- [Description of the task]: The required output consists solely of the lines from the line containing "édiats et rétroactifs. La banque est" through the end of the records, copied exactly.

--- Given entries Enclosed Below ---

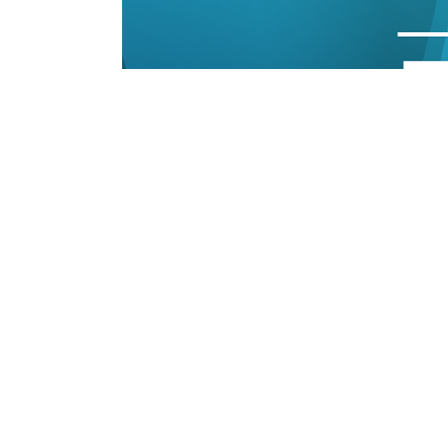
24/10/2023 15:31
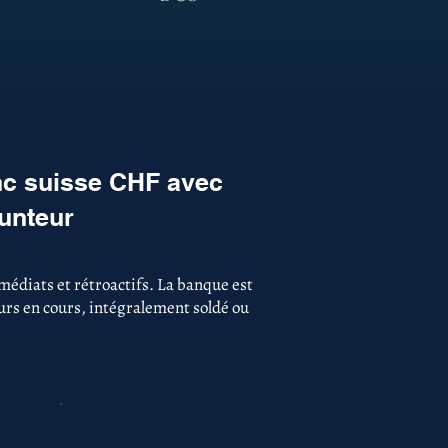
nc suisse CHF avec
runteur
édiats et rétroactifs. La banque est
ours en cours, intégralement soldé ou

--- End of Enclosed Given entries ---

- [Your solution]:
édiats et rétroactifs. La banque est
ours en cours, intégralement soldé ou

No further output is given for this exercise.